New Ph.D. Track in Big Biomedical Data Science!

Beginning in Fall 2016, Vanderbilt University’s Big Biomedical Data Science (BIDS) Training Program will 1) provide matriculating PhD students with access to a diverse array of real big biomedical data sets, software tools, and applications at Vanderbilt (and interdisciplinary collaborations) and 2) integrate courses and faculty from across the institution to ensure that students are well-versed in the foundational competencies of computation, statistics, and biomedical science that are necessary to achieve reproducible success in this field. The program has been formed as a new Data Science Track within the existing Vanderbilt Biomedical Informatics PhD program. Thanks to a grant from the National Institutes of Health Big Data to Knowledge (BD2K) program, funding for accepted applicants includes tuition, stipend, health insurance, and travel allowance for up to five years, is available for eligible candidates.
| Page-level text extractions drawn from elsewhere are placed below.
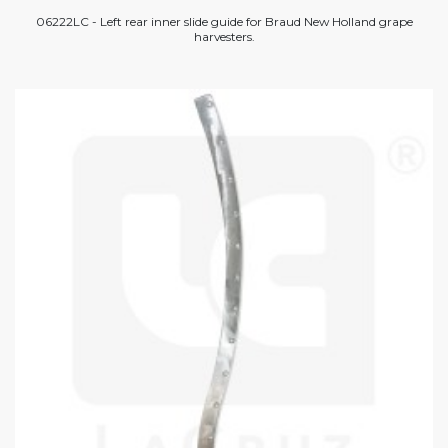
06222LC - Left rear inner slide guide for Braud New Holland grape
harvesters.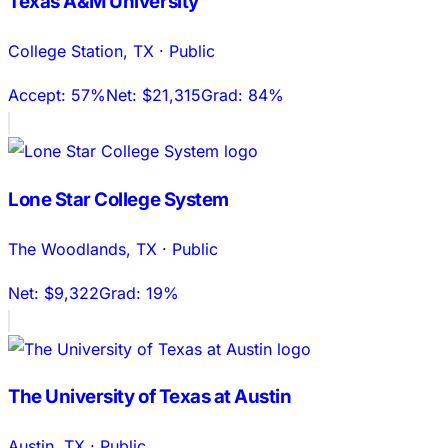
Texas A&M University
College Station
,
TX
·
Public
Accept:
57%
Net:
$21,315
Grad:
84%
Lone Star College System
The Woodlands
,
TX
·
Public
Net:
$9,322
Grad:
19%
The University of Texas at Austin
Austin
,
TX
·
Public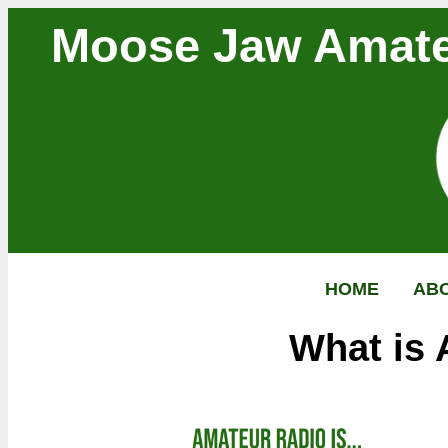
Moose Jaw Amate
HOME
AB
What is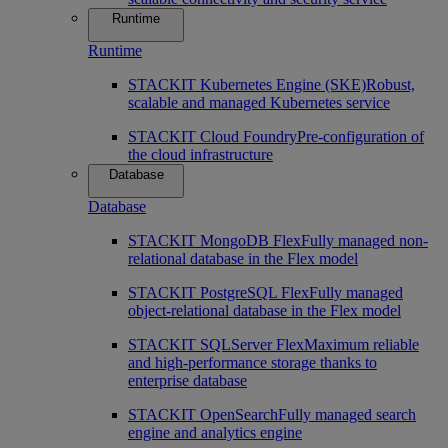
Runtime
Runtime
STACKIT Kubernetes Engine (SKE)
Robust,
scalable and managed Kubernetes service
STACKIT Cloud Foundry
Pre-configuration of
the cloud infrastructure
Database
Database
STACKIT MongoDB Flex
Fully managed non-
relational database in the Flex model
STACKIT PostgreSQL Flex
Fully managed
object-relational database in the Flex model
STACKIT SQLServer Flex
Maximum reliable
and high-performance storage thanks to
enterprise database
STACKIT OpenSearch
Fully managed search
engine and analytics engine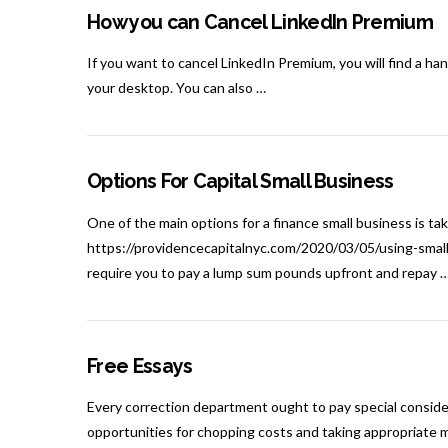
How you can Cancel LinkedIn Premium
If you want to cancel LinkedIn Premium, you will find a ha
your desktop. You can also …
Options For Capital Small Business
One of the main options for a finance small business is ta
https://providencecapitalnyc.com/2020/03/05/using-smal
require you to pay a lump sum pounds upfront and repay 
Free Essays
Every correction department ought to pay special consider
opportunities for chopping costs and taking appropriate m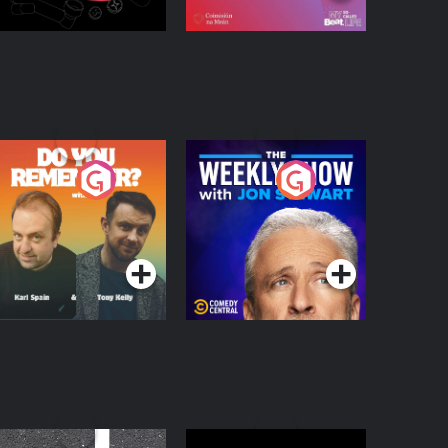
o You Remember?
The Weekly Show
with Jon Stewart
Podcast Series
Podcast Series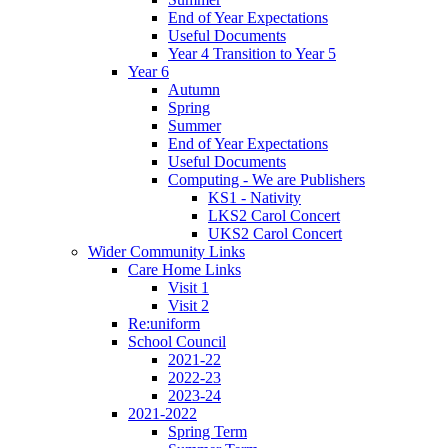
End of Year Expectations
Useful Documents
Year 4 Transition to Year 5
Year 6
Autumn
Spring
Summer
End of Year Expectations
Useful Documents
Computing - We are Publishers
KS1 - Nativity
LKS2 Carol Concert
UKS2 Carol Concert
Wider Community Links
Care Home Links
Visit 1
Visit 2
Re:uniform
School Council
2021-22
2022-23
2023-24
2021-2022
Spring Term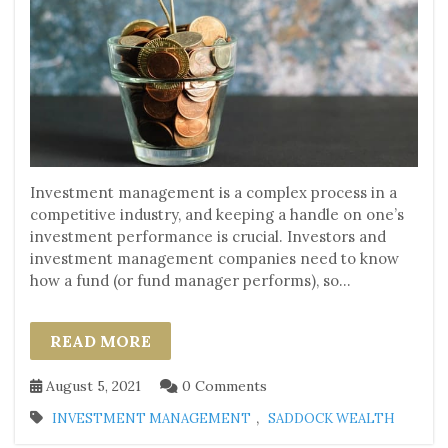
Investment management is a complex process in a
competitive industry, and keeping a handle on one’s
investment performance is crucial. Investors and
investment management companies need to know
how a fund (or fund manager performs), so...
READ MORE
August 5, 2021
0 Comments
,
INVESTMENT MANAGEMENT
SADDOCK WEALTH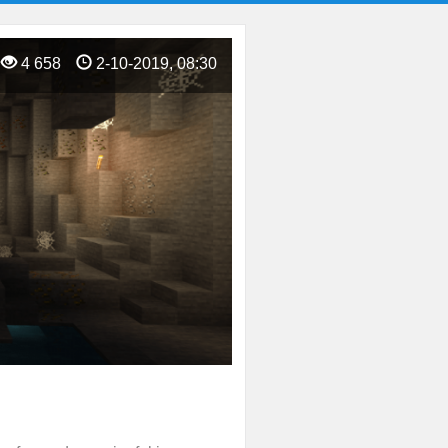
4 658
2-10-2019, 08:30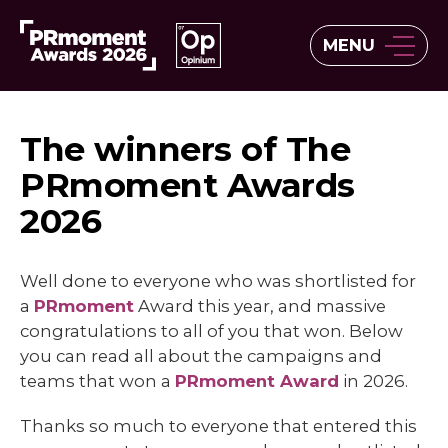
MENU
The winners of The
PRmoment Awards
2026
Well done to everyone who was shortlisted for
a
PRmoment
Award this year, and massive
congratulations to all of you that won. Below
you can read all about the campaigns and
teams that won a
PRmoment Award
in 2026.
Thanks so much to everyone that entered this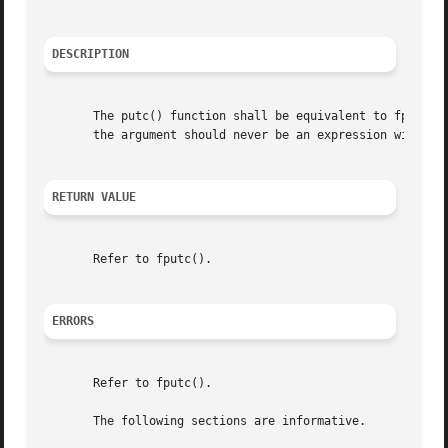
DESCRIPTION
       The putc() function shall be equivalent to fputc(), 
       the argument should never be an expression with sid
RETURN VALUE
       Refer to fputc().

ERRORS
       Refer to fputc().

       The following sections are informative.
For more information on how to apply, please visit:

https://www.vumc.org/dbmi/research-ms-and-phd-program

 

Program Directors

Jeffrey Blume, Ph.D. Associate Professor of Biostatistics

Cynthia Gadd, Ph.D. Professor of Biomedical Informatics

Bradley Malin, Ph.D., Associate Professor of Biomedical Informatics and Computer Science

 

Curriculum Overview of the Data Science Track of the BMI PhD Program

A key aspect of our training philosophy is that students need to be exposed to a variety of real world research applications and innovations along the big data spectrum while they are setting their methodological foundation in biomedical informatics, computer science, and statistics. Vanderbilt has an outstanding environment for this, as big data paradigms are being used in a wide range of interesting biomedical and health policy applications, e.g. *omics analysis, protein functioning based on structural biology, the development of decision support tools for clinicians based on EMR data, the development of precision medicine regimens. This fully integrated philosophy effectively marries real world applications of big data methods with their foundations, making the governing principles of data science - namely generalizability, reproducibility, and validity - much less abstract. A welcome by product of this is that students are often encouraged to contribute to projects by building tools that often end up being widely used for similar applications. 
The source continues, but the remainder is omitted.